Noise figure is a shared language for talking about receive-chain cleanliness. It lets teams compare options, sanity-check link budgets, and ask sharper questions about tradeoffs. In this way, it turns a confusing spec into a practical decision tool. At Orbital Research, noise figure calculations are always top of mind as we create products for different frequency bands. Have questions or a project you'd like to discuss? Contact us for a free consultation with one of our experts.

 FAQs

1.    1. How do satellite frequency bands affect my hardware choices?

Different frequency bands introduce different tradeoffs in propagation, atmospheric loss, antenna size, and pointing tolerance. These factors influence how much margin a system has and where receive performance becomes most sensitive, which in turn shapes component selection and system architecture.

 

2.   2. When is a custom LNB worth considering instead of a standard design?

When operating conditions or system requirements fall outside typical assumption – such as extreme temperatures, high vibration, non-standard frequency plans, or strict size and weight limits. In these cases, performance consistency and system fit can matter more than nominal datasheet values.                                                                                                                                          Learn more about custom or off-the-shelf LNBs 

 

3.    3. Why are oscillator type and stability so important?

Because frequency stability affects more than tuning accuracy. Oscillator behavior can influence demodulation performance, spectral purity, and tolerance to interference – especially as systems move to higher frequencies, tighter symbol rates, and more complex modulation schemes.

 

4.     4. What RF considerations are especially important for CubeSats and small satellites?

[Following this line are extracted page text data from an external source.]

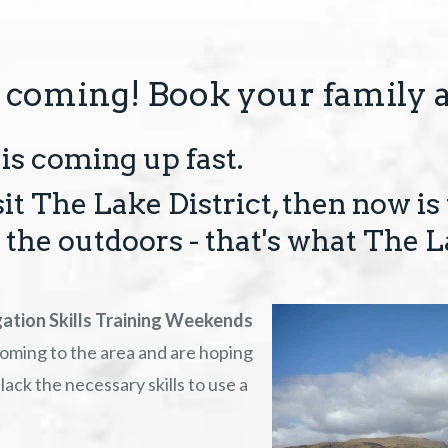
 coming! Book your family 
is coming up fast.
sit The Lake District, then now is
the outdoors - that's what The L
ation Skills Training Weekends
 coming to the area and are hoping
lack the necessary skills to use a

Small platforms compress all design tradeoffs. Limited power budgets, thermal swings, tight mass constraints, and oscillator stability all play a larger role in determining receive performance, making early RF architecture decisions particularly important.                            Learn more about RF considerations in CubeSat design   

 

5.     5. What other RF specifications help avoid saturation or distortion?

Noise figure describes sensitivity, but it doesn’t capture how a receive chain behaves when signals are stronger than expected. Specifications related to linearity and headroom – such as compression behavior and intermodulation performance – help indicate whether a system will remain usable in high-signal or crowded RF environments.